Work required: Whenever a line of the data below holds the string "Krim", copy that line.

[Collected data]
%%

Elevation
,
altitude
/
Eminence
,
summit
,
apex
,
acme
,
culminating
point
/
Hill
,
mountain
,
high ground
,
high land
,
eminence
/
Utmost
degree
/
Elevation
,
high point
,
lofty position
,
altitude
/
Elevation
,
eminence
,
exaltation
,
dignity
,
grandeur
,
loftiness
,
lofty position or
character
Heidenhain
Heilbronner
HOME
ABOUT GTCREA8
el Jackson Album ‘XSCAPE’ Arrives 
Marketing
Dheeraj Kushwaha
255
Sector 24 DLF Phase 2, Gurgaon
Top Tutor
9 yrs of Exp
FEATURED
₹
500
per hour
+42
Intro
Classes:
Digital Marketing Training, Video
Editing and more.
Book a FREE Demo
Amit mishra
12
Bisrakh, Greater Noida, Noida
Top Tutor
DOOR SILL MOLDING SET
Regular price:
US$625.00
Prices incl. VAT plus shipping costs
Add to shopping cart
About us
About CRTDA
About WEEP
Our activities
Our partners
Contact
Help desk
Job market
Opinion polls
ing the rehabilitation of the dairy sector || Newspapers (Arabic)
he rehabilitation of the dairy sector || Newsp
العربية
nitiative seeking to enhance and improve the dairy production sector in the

%%
%%

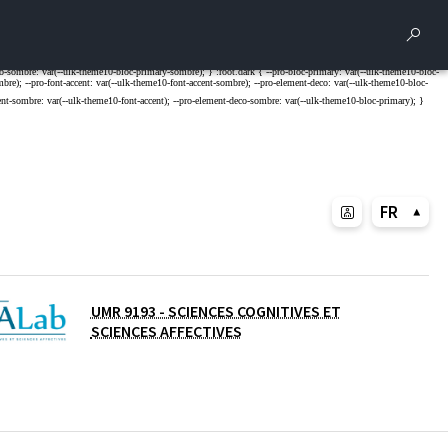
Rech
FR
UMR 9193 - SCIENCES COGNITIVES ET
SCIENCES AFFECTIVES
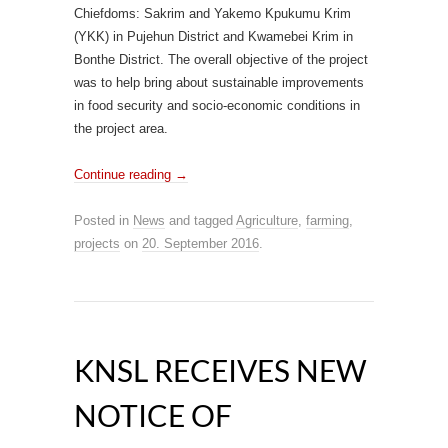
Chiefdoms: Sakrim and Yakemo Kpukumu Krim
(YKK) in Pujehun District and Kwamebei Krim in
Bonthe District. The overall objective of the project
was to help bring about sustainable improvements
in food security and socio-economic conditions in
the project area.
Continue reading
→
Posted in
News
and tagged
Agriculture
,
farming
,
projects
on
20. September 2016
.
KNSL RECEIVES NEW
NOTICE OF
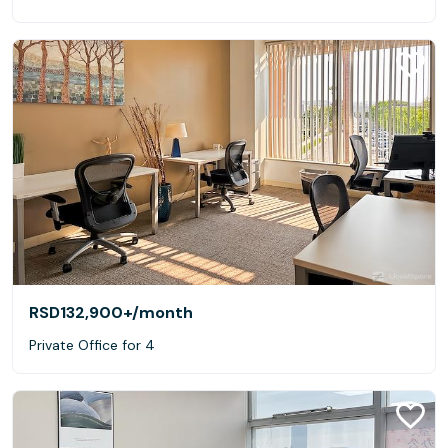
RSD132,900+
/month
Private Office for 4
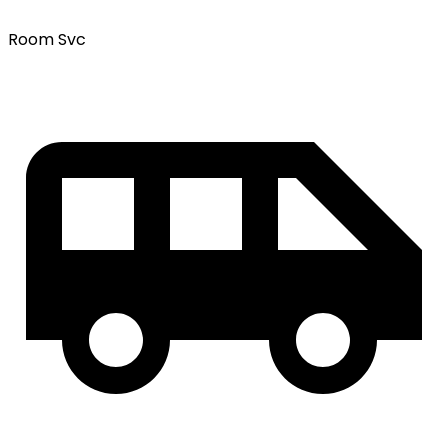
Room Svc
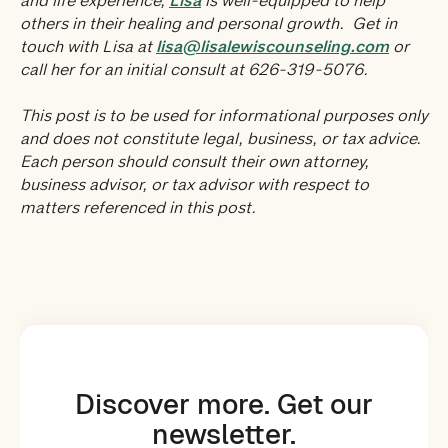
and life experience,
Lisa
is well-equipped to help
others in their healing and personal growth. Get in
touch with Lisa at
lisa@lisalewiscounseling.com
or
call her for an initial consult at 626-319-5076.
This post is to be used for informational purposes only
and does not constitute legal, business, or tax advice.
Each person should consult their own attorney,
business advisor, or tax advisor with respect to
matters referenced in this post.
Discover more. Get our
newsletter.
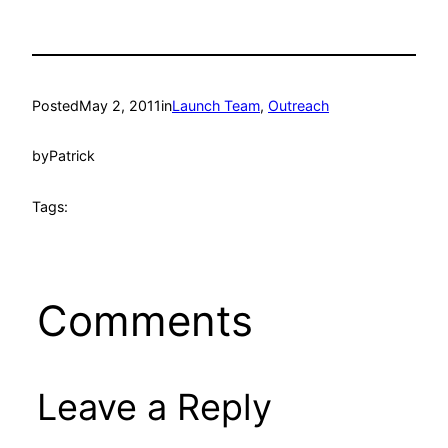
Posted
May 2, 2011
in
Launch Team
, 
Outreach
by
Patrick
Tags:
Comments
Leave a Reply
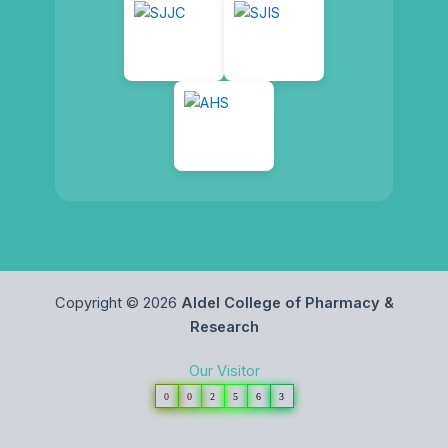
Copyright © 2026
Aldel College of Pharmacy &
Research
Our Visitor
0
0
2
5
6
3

%%

Result:
Chiefdoms: Sakrim and Yakemo Kpukumu Krim
(YKK) in Pujehun District and Kwamebei Krim in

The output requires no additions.